What is the diagnosis for a patient with sensory axonal polyneuropathy (Polyneuropathy) sparing compound muscle action potential (CMAP) with multilevel extensive denervation and chronic neurogenic changes on electromyography (EMG)?

Differential Diagnosis for Sensory Axonal Polyneuropathy

Single Most Likely Diagnosis

• Diabetic Neuropathy: This is a common cause of sensory axonal polyneuropathy, especially given the presence of chronic neurogenic changes on EMG. Diabetes can cause a length-dependent neuropathy that spares the compound muscle action potential (CMAP) initially, affecting sensory nerves more prominently.

Other Likely Diagnoses

• Alcohol-Related Neuropathy: Chronic alcohol abuse can lead to a sensory-predominant axonal polyneuropathy. The extensive denervation and chronic neurogenic changes on EMG are consistent with long-standing alcohol use.
• Vitamin Deficiency (B12, B6): Deficiencies in these vitamins can cause neuropathies that are predominantly sensory. B12 deficiency, in particular, can lead to extensive neurological damage if not treated promptly.
• Idiopathic Axonal Neuropathy: Some cases of axonal neuropathy remain idiopathic after thorough investigation. These cases can present with sensory predominant symptoms and extensive denervation on EMG.

Do Not Miss Diagnoses

• Amyloidosis: Although rare, amyloidosis can cause a sensory-predominant neuropathy and is crucial to diagnose due to its potential for systemic involvement and the availability of specific treatments. Missing this diagnosis could have significant implications for patient management and prognosis.
• Paraproteinemia (e.g., MGUS): Conditions like monoclonal gammopathy of undetermined significance (MGUS) can lead to neuropathy. Identifying these conditions is critical because they may progress to more serious diseases like multiple myeloma or amyloidosis.
• Toxic Neuropathy: Exposure to certain toxins (e.g., heavy metals like arsenic, lead, or mercury) can cause neuropathies. Identifying and removing the toxin is essential for preventing further damage.

Rare Diagnoses

• Sjögren's Syndrome: This autoimmune disorder can cause a sensory neuropathy. While less common, it's an important consideration due to its association with other systemic symptoms and the potential for specific treatments.
• Mitochondrial Disorders: Certain mitochondrial disorders can present with neuropathy, among other systemic symptoms.

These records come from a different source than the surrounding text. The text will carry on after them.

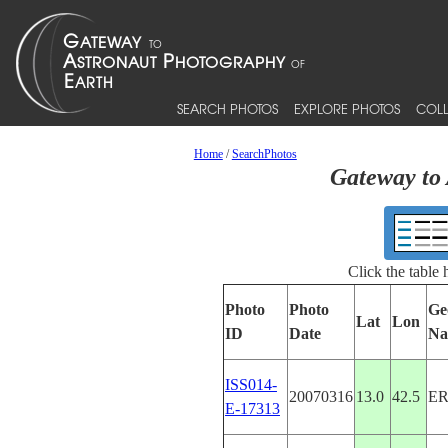
SEARCH PHOTOS
EXPLORE PHOTOS
COLL
Home
/
SearchPhotos
Gateway to 
Click the table
Photo
Photo
Ge
Lat
Lon
ID
Date
Na
ISS014-
20070316
13.0
42.5
ER
E-17313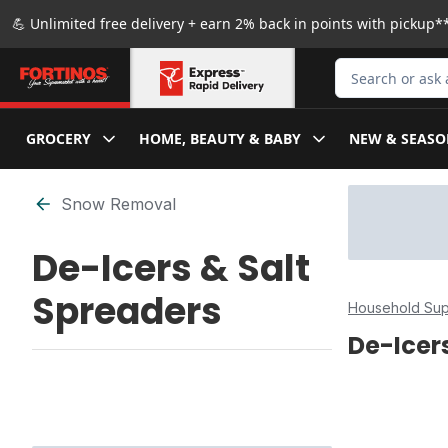
Skip to Main Content
Skip to Footer
💪 Unlimited free delivery + earn 2% back in points with pickup**
Search for Produ
GROCERY
HOME, BEAUTY & BABY
NEW & SEASO
Skip to Filter section
Snow Removal
De-Icers & Salt
Spreaders
Household Sup
De-Icer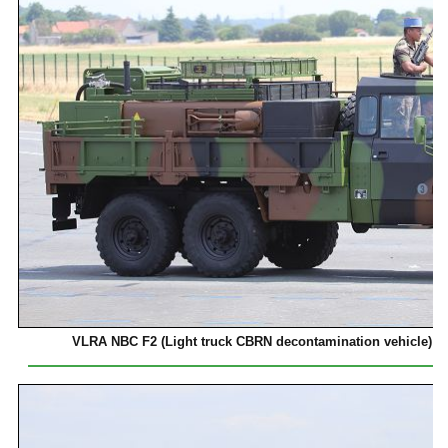
VLRA NBC F2 (Light truck CBRN decontamination vehicle) o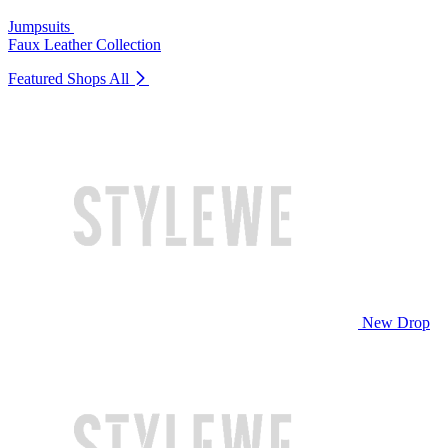
Jumpsuits
Faux Leather Collection
Featured Shops
All
New Drop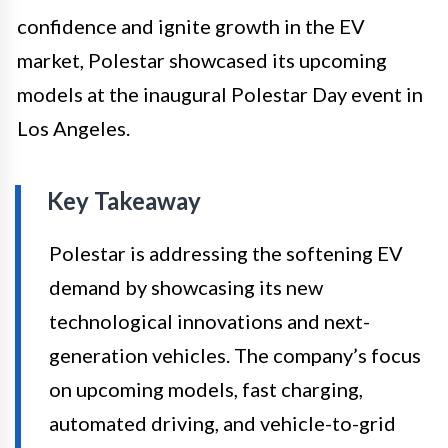
confidence and ignite growth in the EV
market, Polestar showcased its upcoming
models at the inaugural Polestar Day event in
Los Angeles.
Key Takeaway
Polestar is addressing the softening EV
demand by showcasing its new
technological innovations and next-
generation vehicles. The company’s focus
on upcoming models, fast charging,
automated driving, and vehicle-to-grid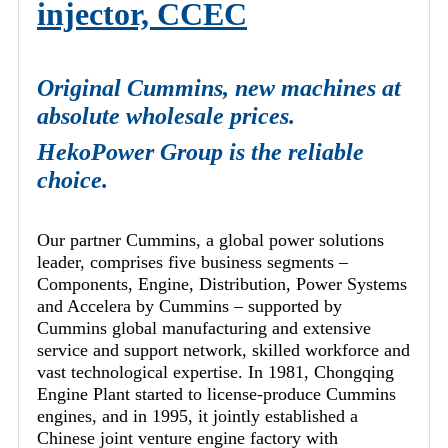
injector, CCEC
Original Cummins, new machines at
absolute wholesale prices.
HekoPower Group is the reliable
choice.
Our partner Cummins, a global power solutions
leader, comprises five business segments –
Components, Engine, Distribution, Power Systems
and Accelera by Cummins – supported by
Cummins global manufacturing and extensive
service and support network, skilled workforce and
vast technological expertise. In 1981, Chongqing
Engine Plant started to license-produce Cummins
engines, and in 1995, it jointly established a
Chinese joint venture engine factory with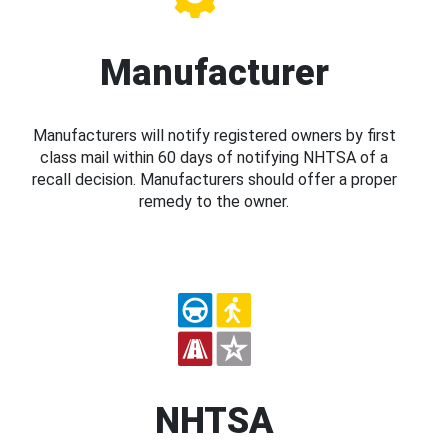
Manufacturer
Manufacturers will notify registered owners by first
class mail within 60 days of notifying NHTSA of a
recall decision. Manufacturers should offer a proper
remedy to the owner.
NHTSA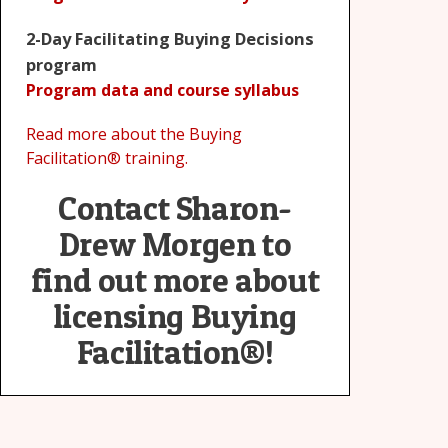
2-Day Facilitating Buying Decisions
program
Program data and course syllabus
Read more about the Buying
Facilitation® training.
Contact Sharon-
Drew Morgen to
find out more about
licensing Buying
Facilitation®!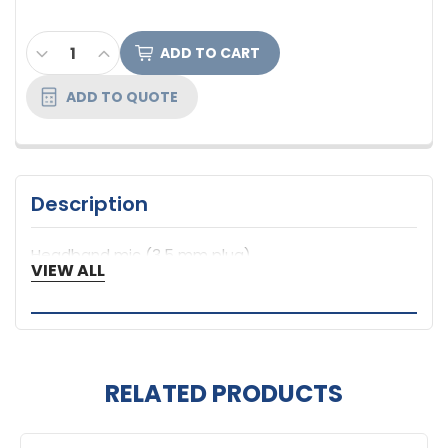
CURRENT
DECREASE QUANTITY OF ANCHOR AUDIO HEADBAND
INCREASE QUANTITY OF ANCHOR AUDIO HE
STOCK:
ADD TO QUOTE
Description
Headband mic (3.5 mm plug)
VIEW ALL
RELATED PRODUCTS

These are rare but important to consider, especially in younger patients or those with a family history of similar conditions.
• Inherited Neuropathies (e.g., Hereditary Sensory and Autonomic Neuropathy, HSAN): These are rare genetic disorders that can cause significant neuropathic symptoms. They are usually identified in childhood but can sometimes present later in life.